Трактат был опубликован уже после смерти автора, в 1715 г., и оказал влияние на целую плеяду мыслителей XVIII в., включая Джамбаттиста Вико, Гердера, Гейне, а в особенности – на немецкого филолога Фридриха Августа Вольфа, автора упоминавшегося выше «Введения к Гомеру» (1795). В этой книге Вольф провозгласил, что «Илиада» и «Одиссея» композиционно слабы и противоречивы, содержат множество нестыковок, различные места поэм написаны разным языком и разными по таланту авторами, редактированием текста занимались бездарности, а окончательное сведение поэм из разрозненных отрывков произошло при дворе Писистрата в VI в. до н. э. Не сомневавшийся, в отличие от д’Обиньяка и Вико, в существовании Гомера и даже допуская его авторство для ряда песен, Вольф, однако, отказывается определить, что именно написано поэтом, а что является позднейшими вставками.

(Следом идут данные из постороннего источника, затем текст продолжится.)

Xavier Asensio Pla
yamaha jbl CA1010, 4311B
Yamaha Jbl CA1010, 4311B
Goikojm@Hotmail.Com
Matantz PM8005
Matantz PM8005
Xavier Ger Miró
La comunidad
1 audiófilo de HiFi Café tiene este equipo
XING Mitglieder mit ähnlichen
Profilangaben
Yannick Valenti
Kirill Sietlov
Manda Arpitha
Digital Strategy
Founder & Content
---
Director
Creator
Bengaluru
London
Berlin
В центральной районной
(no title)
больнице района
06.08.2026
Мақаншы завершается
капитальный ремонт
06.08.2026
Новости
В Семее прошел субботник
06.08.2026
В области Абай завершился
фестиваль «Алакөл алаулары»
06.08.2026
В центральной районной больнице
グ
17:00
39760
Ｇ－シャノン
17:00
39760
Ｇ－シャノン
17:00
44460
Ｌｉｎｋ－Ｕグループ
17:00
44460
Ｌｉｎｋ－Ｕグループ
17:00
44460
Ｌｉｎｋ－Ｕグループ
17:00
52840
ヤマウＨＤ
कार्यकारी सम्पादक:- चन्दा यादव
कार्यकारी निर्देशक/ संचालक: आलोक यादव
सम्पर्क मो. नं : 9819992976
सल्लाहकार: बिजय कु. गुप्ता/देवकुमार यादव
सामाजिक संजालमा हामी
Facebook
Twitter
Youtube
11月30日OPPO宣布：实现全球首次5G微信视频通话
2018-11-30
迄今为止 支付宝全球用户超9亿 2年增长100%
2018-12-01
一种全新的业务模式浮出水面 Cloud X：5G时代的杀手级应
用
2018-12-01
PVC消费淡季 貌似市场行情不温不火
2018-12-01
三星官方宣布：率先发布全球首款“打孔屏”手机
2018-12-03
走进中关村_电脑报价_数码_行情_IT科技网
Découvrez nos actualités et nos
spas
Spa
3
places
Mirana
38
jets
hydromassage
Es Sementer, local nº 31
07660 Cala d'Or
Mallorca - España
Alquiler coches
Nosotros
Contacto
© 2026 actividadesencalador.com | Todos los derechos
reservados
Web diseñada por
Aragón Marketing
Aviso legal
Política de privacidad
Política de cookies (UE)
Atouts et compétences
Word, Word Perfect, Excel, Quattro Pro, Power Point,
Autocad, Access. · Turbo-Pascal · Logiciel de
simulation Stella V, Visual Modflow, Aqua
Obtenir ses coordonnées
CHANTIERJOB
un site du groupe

Исследование Вольфа было, в общем-то, несамостоятельным, большинство основополагающих тезисов он позаимствовал у своих предшественников [242] . Так, положение о невозможности существования литературы вне письменности он взял у д’Обиньяка, идею, что сказание Гомера не составлено в письменном виде, а спето и сохранено в памяти, – у Роберта Вуда, все нестыковки и противоречия в гомеровских поэмах привел по Аристарху, а оценку роли писистратовой комиссии вынес из трактата Вико «Основания новой науки» [243] . При этом Вольф, по словам академика Михаила Покровского, усмотрев в писистратовом собрании первое соединение поэм в одно целое, «обманул почти весь XIX век утверждением, что так смотрела на дело вся древность. Это было совершенно неверно, так как древность не сомневалась в единстве поэта» [244] .

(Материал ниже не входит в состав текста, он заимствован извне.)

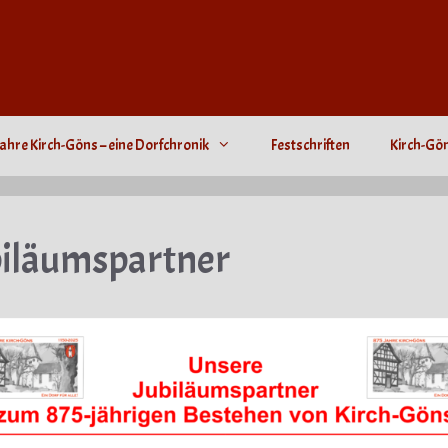
ahre Kirch-Göns – eine Dorfchronik
Festschriften
Kirch-Gö
biläumspartner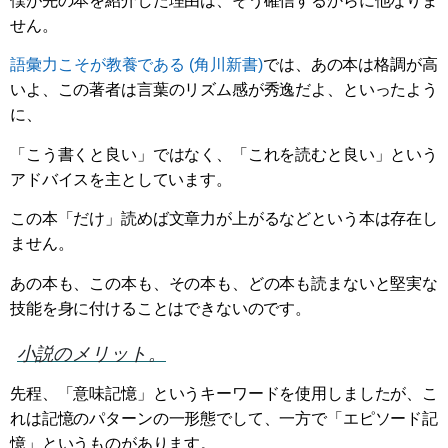
僕が先の本を紹介した理由は、そう確信するからに他なりま
せん。
語彙力こそが教養である (角川新書)
では、あの本は格調が高
いよ、この著者は言葉のリズム感が秀逸だよ、といったよう
に、
「こう書くと良い」ではなく、「これを読むと良い」という
アドバイスを主としています。
この本「だけ」読めば文章力が上がるなどという本は存在し
ません。
あの本も、この本も、その本も、どの本も読まないと堅実な
技能を身に付けることはできないのです。
小説のメリット。
先程、「意味記憶」というキーワードを使用しましたが、こ
れは記憶のパターンの一形態でして、一方で「エピソード記
憶」というものがあります。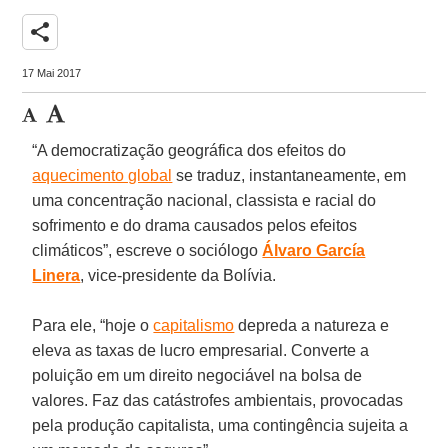
share
17 Mai 2017
“A democratização geográfica dos efeitos do
aquecimento global
se traduz, instantaneamente, em
uma concentração nacional, classista e racial do
sofrimento e do drama causados pelos efeitos
climáticos”, escreve o sociólogo
Álvaro García
Linera
, vice-presidente da Bolívia.
Para ele, “hoje o
capitalismo
depreda a natureza e
eleva as taxas de lucro empresarial. Converte a
poluição em um direito negociável na bolsa de
valores. Faz das catástrofes ambientais, provocadas
pela produção capitalista, uma contingência sujeita a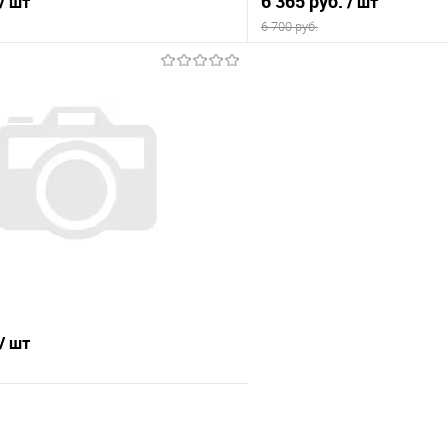
6 365 руб.
/ шт
/ шт
6 700 руб.
В корзину
В корз
 клик
Сравнение
Купить в 1 клик
е
В наличии
В избранное
ла
Цвет материала
Стайл 22
Бренди 22 светло серый
Материал:
Ткань
/ шт
В корзину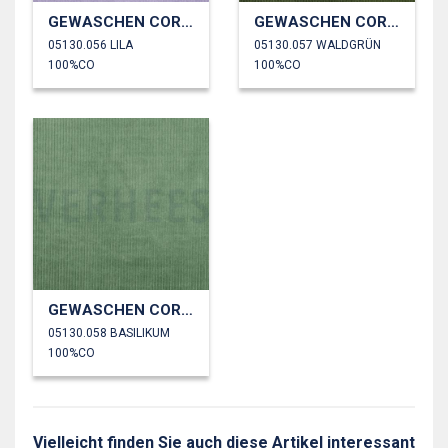
GEWASCHEN CORD 4.5W
GEWASCHEN CORD 4.5W
05130.056 LILA
05130.057 WALDGRÜN
100%CO
100%CO
GEWASCHEN CORD 4.5W
05130.058 BASILIKUM
100%CO
Vielleicht finden Sie auch diese Artikel interessant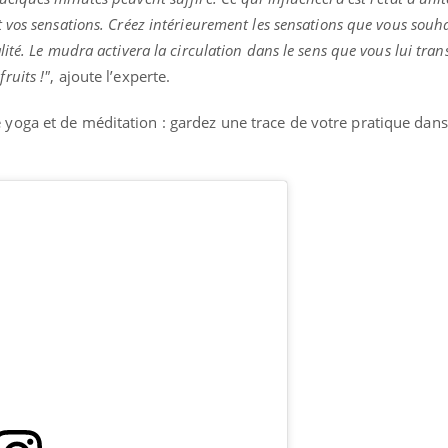
t vos sensations. Créez intérieurement les sensations que vous souh
lité. Le mudra activera la circulation dans le sens que vous lui tran
ruits !"
, ajoute l’experte.
 yoga et de méditation : gardez une trace de votre pratique dans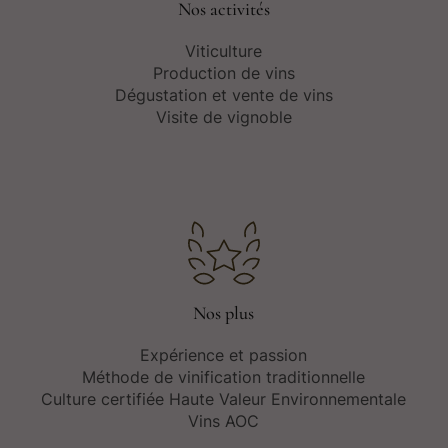
Nos activités
Viticulture
Production de vins
Dégustation et vente de vins
Visite de vignoble
Nos plus
Expérience et passion
Méthode de vinification traditionnelle
Culture certifiée Haute Valeur Environnementale
Vins AOC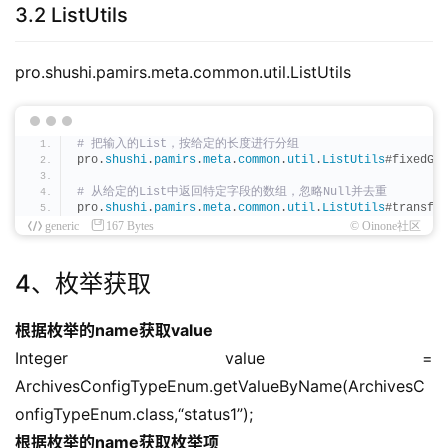
3.2 ListUtils
pro.shushi.pamirs.meta.common.util.ListUtils
# 把输入的List，按给定的长度进行分组
pro.
shushi
.
pamirs
.
meta
.
common
.
util
.
ListUtils
#fixedGro
# 从给定的List中返回特定字段的数组，忽略Null并去重
pro.
shushi
.
pamirs
.
meta
.
common
.
util
.
ListUtils
#transfor
generic
167 Bytes
© Oinone社区
4、枚举获取
根据枚举的name获取value
Integer value = 
ArchivesConfigTypeEnum.getValueByName(ArchivesC
onfigTypeEnum.class,“status1”);
根据枚举的name获取枚举项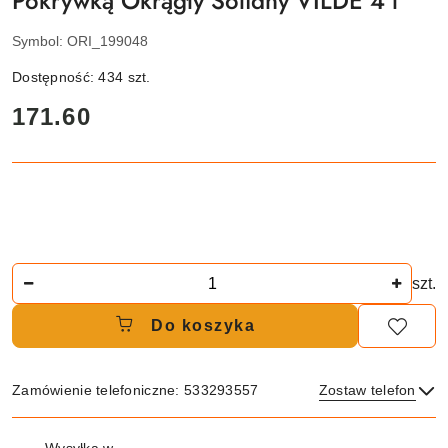
Pokrywką Okrągły Solidny VILDE 4 l
Symbol:
ORI_199048
Dostępność:
434
szt.
cena:
171.60
Ilość
szt.
Do koszyka
Zamówienie telefoniczne: 533293557
Zostaw telefon
Dostępność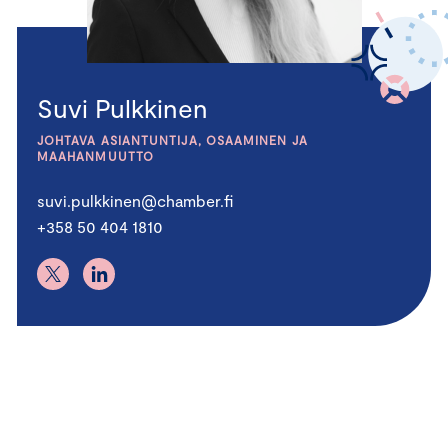
Suvi Pulkkinen
JOHTAVA ASIANTUNTIJA, OSAAMINEN JA
MAAHANMUUTTO
suvi.pulkkinen@chamber.fi
+358 50 404 1810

Несмотря на свой компилятивный характер, книга Вольфа производила впечатление серьезного научного исследования, подкрепленного множеством фактов, и это снискало ей большую популярность среди современников. А для классической филологии она стала поистине эпохальной, дав толчок к многочисленным изысканиям по «гомеровскому вопросу». Весь ученый мир разделился на «аналитиков», склонных вслед за Вольфом вычленять в тексте Гомера составные части, и «унитариев», настаивающих на единстве авторства поэм, а разнообразные нестыковки объясняющих невнимательностью поэта, «художественными условностями» или издержками редактуры. В конце концов, о едином авторе «Илиады» и «Одиссеи» позволяют говорить их высочайший художественный уровень и композиционная безупречность – подобные произведения не пишутся по принципу буриме.

В конце концов, о едином авторе «Илиады» и «Одиссеи» позволяют говорить их высочайший художественный уровень и композиционная безупречность – подобные произведения не пишутся по принципу буриме.

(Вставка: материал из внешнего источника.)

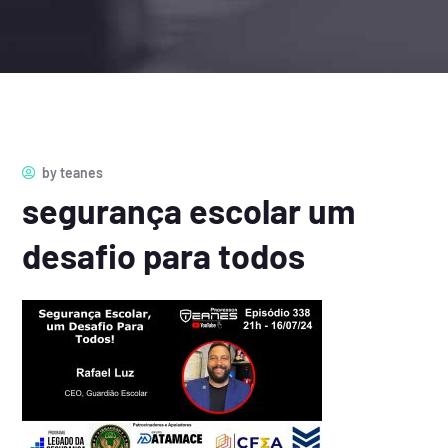
by
teanes
segurança escolar um
desafio para todos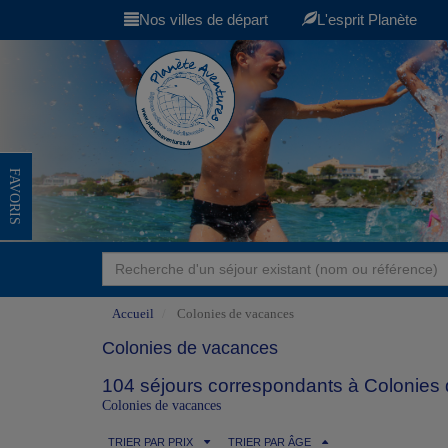
Nos villes de départ
L'esprit Planète
FAVORIS
Accueil
Colonies de vacances
Colonies de vacances
104 séjours correspondants à Colonies 
Colonies de vacances
TRIER PAR PRIX
TRIER PAR ÂGE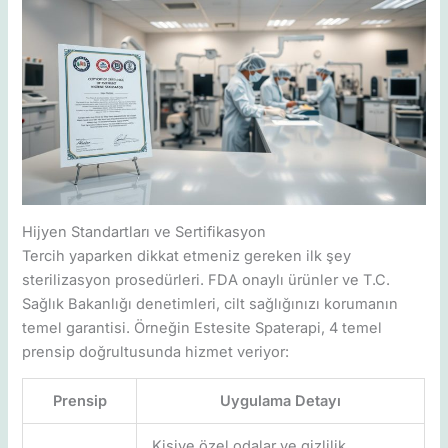
Hijyen Standartları ve Sertifikasyon
Tercih yaparken dikkat etmeniz gereken ilk şey
sterilizasyon prosedürleri. FDA onaylı ürünler ve T.C.
Sağlık Bakanlığı denetimleri, cilt sağlığınızı korumanın
temel garantisi. Örneğin Estesite Spaterapi, 4 temel
prensip doğrultusunda hizmet veriyor:
Prensip
Uygulama Detayı
Kişiye özel odalar ve gizlilik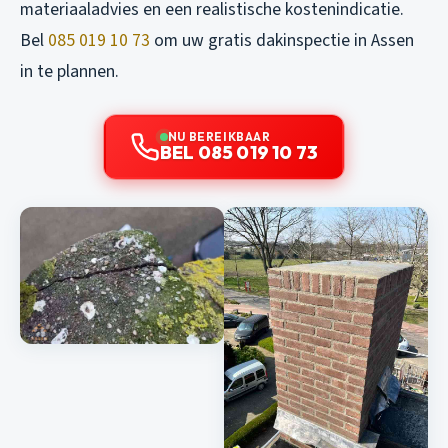
materiaaladvies en een realistische kostenindicatie.
Bel
085 019 10 73
om uw gratis dakinspectie in Assen
in te plannen.
NU BEREIKBAAR
BEL 085 019 10 73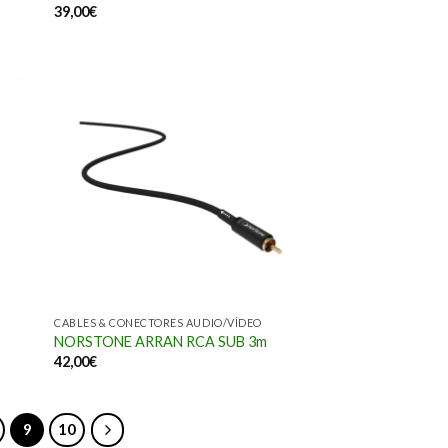
39,00
€
CABLES & CONECTORES AUDIO/VÍDEO
NORSTONE ARRAN RCA SUB 3m
42,00
€
9
10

В той или иной форме дискуссия продолжалась еще два столетия, породив новые направления в классической филологии, фольклористике и языкознании. Своеобразным компромиссом между доктринами «аналитиков» и «унитариев» стала так называемая теория «основного ядра», получившая широкое распространение в конце XIX в. Согласно этой теории, в основе «Илиады» лежит небольшая поэма «Гнев Ахилла», или «Ахиллеида», к которой относятся песни I, XI и XVI–XXII, составляющие остов гомеровского творения. Все прочие рапсодии (например, «Каталог кораблей» и «Смотр со стены», которые мыслимы, скорее, в начале войны, а не в ее заключительных фазах, описываемых «Илиадой») были включены в поэму, так сказать, извне, и первоначальный сюжет, где действие стремительно шло к развязке, был распространен во всех ее частях. Но были ли эти вставки плодом позднейшей доработки более древней «Ахиллеиды» или же, наоборот, они были созданы раньше и включены в состав поэмы, чтобы придать ей более «монументальный» характер? Основоположники теории «основного ядра» Джордж Грот и Ульрих фон Виламовиц-Меллендорф склонялись к первой точке зрения. На другой позиции стоял Мартин Нильссон, доказавший, что эти вставки относятся к более ветхим деньми слоям эпоса. Весьма примечательно, что именно в этих древнейших фрагментах (в том числе в песнях восьмой и девятой) и содержатся предвидения поражения, уготованного грекам в Троянской войне.